For example, in this diagram https://opentextbc.ca/universityphy.../273/2019/07/CNX_UPhysics_38_05_Lorentz-1.jpg there're two states of motion. If coordinate charts are just calculation tools, what is the math concept that differentiate these two states? And similar question for the non-inertial frames.

lriuui0x0 said:
It sounds from your explanation that tetrads don't have any physical meaning?
It depends on how you choose them. You can choose tetrads to reflect something physically meaningful, as in my example of choosing them so they match the observer's 4-velocity and gyroscopes; but there is nothing that requires you to do that.

lriuui0x0 said:

lriuui0x0 said:
i.e. inertial or non-inertial
"Inertial" or "non-inertial" are best viewed as properties of observers, i.e., worldlines (corresponding to zero or non-zero path curvature/proper acceleration). When we speak of an inertial or non-inertial coordinate chart, we mean that worldlines at rest in the chart (i.e., with constant spatial coordinates) are inertial or non-inertial. (Note that not all coordinate charts even admit such an interpretation.) When we speak of a tetrad field being inertial or non-inertial, we mean that the worldlines that are integral curves of the timelike tetrad vectors are inertial or non-inertial.

lriuui0x0 said:
what's the point of having this mathematical tool other than coordinate charts?
Because there are plenty of computations which are much simpler to do using tetrads than they are using coordinate charts.

lriuui0x0 said:
I'm confused that there must be something that's physical and real
Well, of course. Observers, and things the observers carry like gyroscopes, are physical and real. But we need mathematical models of these things in order to do calculations.

lriuui0x0 said:
there is real difference between inertial and non-inertial frame (e.g. fictitious force in non-inertial frame)
Many physicists would say that fictitious forces are not "real", since they are not felt and can be made to disappear just by changing coordinates.

lriuui0x0 said:
there's real difference between two inertial frames (e.g. relative simultaneity).
Many physicists would say that simultaneity is not "real", since it is frame-dependent so no actual observable can depend on it.

lriuui0x0 said:
What's the math concept that captures this difference?
The differences you describe in the quotes above, I would say, are not "real". But if you ask what math concept captures inertial vs. non-inertial, it's the path curvature (proper acceleration) of worldlines, and if you ask what math concept captures simultaneity, it's the time coordinate of some particular inertial coordinate chart.

lriuui0x0 said:
If coordinate charts are just calculation tools, what is the math concept that differentiate these two states?
Why would coordinate charts being a calculational tool prevent them from being math concepts that capture relevant differences for the calculation? Indeed, if you could not capture differences like that in a coordinate chart, coordinate charts would be useless as calculational tools, which obviously they are not.

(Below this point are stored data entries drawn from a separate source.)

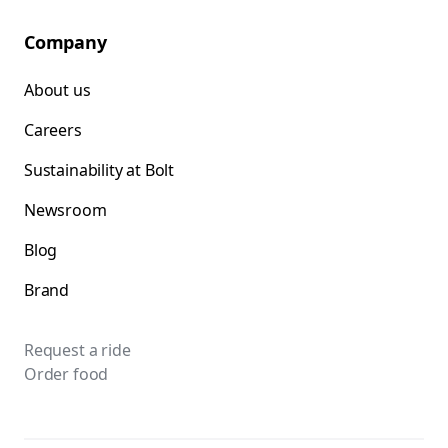
Company
About us
Careers
Sustainability at Bolt
Newsroom
Blog
Brand
Request a ride
Order food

To answer your question as you ask it, in any inertial coordinate chart, the coordinate speed of the two states of motion will be different (as the diagram you reference is drawn, one coordinate speed is zero and the other is nonzero), so this is an obvious, simple mathematical difference that captures the two states of motion.

I think you are making this much more difficult than it needs to be by not thinking clearly about what you are asking.

PeterDonis said:
"Inertial" or "non-inertial" are best viewed as properties of observers, i.e., worldlines (corresponding to zero or non-zero path curvature/proper acceleration). When we speak of an inertial or non-inertial coordinate chart, we mean that worldlines at rest in the chart (i.e., with constant spatial coordinates) are inertial or non-inertial. (Note that not all coordinate charts even admit such an interpretation.)
Ok this is helpful. I was confused between inertial observer (world line) vs inertial coordinates. And it caused me to think that there's a different coordinates at each point on the world line.
PeterDonis said:
Because there are plenty of computations which are much simpler to do using tetrads than they are using coordinate charts.
Thanks for the confirmation, now I think I don't need to consider this "tetrad field" concept at all unless I want learn more powerful calculation techniques. And btw, I think this concept is not the first bullet point in the wikipedia page https://en.wikipedia.org/wiki/Frame_of_reference#Definition . I was influenced by this and some other articles (before you stopped me ;). The concept being discussed here is just the world line, and it has nothing to do with tetrad field... It's just you also got three points in your reply.
PeterDonis said:
Many physicists would say that simultaneity is not "real", since it is frame-dependent so no actual observable can depend on it.
That's interesting. I guess we can decide what is "real" as long as the theory explains every phenomenon we observe and is consistent. And btw are you saying relative simultaneity is not observable? Is that true? Surely fictitious force is observable.
PeterDonis said:
I think you are making this much more difficult than it needs to be by not thinking clearly about what you are asking.
All the concepts were unclear and tangled in my mind and I can see that it made more difficult for you to answer. Really sorry about that, please think about this as casual discussion that help me clarify things gradually. I will try to make my questions more precise in the future.

PeterDonis said:
"Inertial" or "non-inertial" are best viewed as properties of observers, i.e., worldlines (corresponding to zero or non-zero path curvature/proper acceleration). When we speak of an inertial or non-inertial coordinate chart, we mean that worldlines at rest in the chart (i.e., with constant spatial coordinates) are inertial or non-inertial. (Note that not all coordinate charts even admit such an interpretation.)
The last claim in brackets holds since we are free to choose a coordinate chart in which any single coordinate is not timelike (i.e. any vector pointing along any single coordinate is not timelike).

lriuui0x0 said:
I think this concept is not the first bullet point in the wikipedia page
I think that bullet is too vague to tell what concept is is referring to. Normally, if we are drawing a distinction between "physical" and "mathematical" concepts, as that article appears to be doing, the "physical" thing would be the actual measuring apparatus; but that appears in the third bullet, and seems to be treated as something different from whatever is being talked about in the first bullet.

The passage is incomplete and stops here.